Firing teachers based on bad (VAM) versus wrong (SGP) measures of effectiveness: Legal note

In the near future my article with Preston Green and Joseph Oluwole on legal concerns regarding the use of Value-added modeling for making high stakes decisions will come out in the BYU Education and Law Journal. In that article, we expand on various arguments I first laid out in this blog post about how use of these noisy and potentially biased metrics is likely to lead to a flood of litigation challenging teacher dismissals.

In short, as I have discussed on numerous occasions on this blog, value-added models attempt to estimate the effect of the individual teacher on growth in measured student outcomes. But, these models tend to produce very imprecise estimates with very large error ranges, jumping around a lot from year to year.  Further, individual teacher effectiveness estimates are highly susceptible to even subtle changes to model variables. And failure to address key omitted variables can lead to systemic model biases which may even lead to racially disparate teacher dismissals (see here & for follow up , here) .

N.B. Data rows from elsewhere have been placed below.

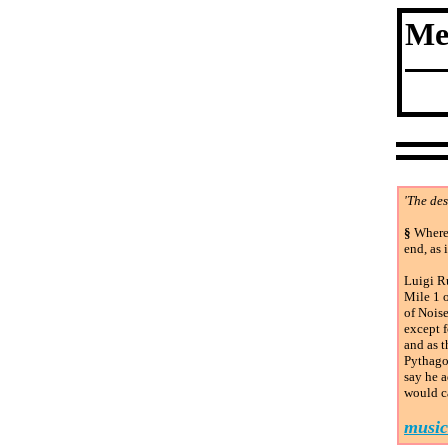
Me
'The des
§
Where 
end, as 
Luigi Ru
Mile 1 o
of Noise
except f
and as 
Pythago
say he a
would ca
music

Value added modeling as a basis for high stakes decision making is fraught with problems likely to be vetted in the courts.  These problems are most likely to come to light in the context of overly rigid state policy requirements requiring that teachers be rated poorly if they receive low scores on the quantitative component of evaluations, and where state policies dictate that teachers must be put on watch and/or de-tenured after two years of bad evaluations (see my post with NYC data on problems with this approach).

Significant effort has been applied toward determining the reliability, validity and usefulness of value-added modeling for inferring school, teacher, principal and teacher preparation institution effectiveness. Just see the program from this recent conference.

As implied above, it is most likely that when cases challenging dismissal based on VAM make it to court, deliberations will center on whether these models are sufficiently reliable or valid for making such judgments – whether teachers are able to understand the basis for which they have been dismissed and whether it is assumed that they have had any control over their fate.  Further, there exist questions about how the methods/models may have been manipulated in order to disadvantage certain teachers.

But what about those STUDENT GROWTH PERCENTILES being pitched for similar use in states like New Jersey?  While on the one hand the arguments might take a similar approach of questioning the reliability or validity of the method for determining teacher effectiveness (the supposed basis for dismissal), the arguments regarding SGPs might take a much simpler approach. In really simple terms SGPs aren’t even designed to identify the teacher’s effect on student growth. VAMs are designed to do this, but fail.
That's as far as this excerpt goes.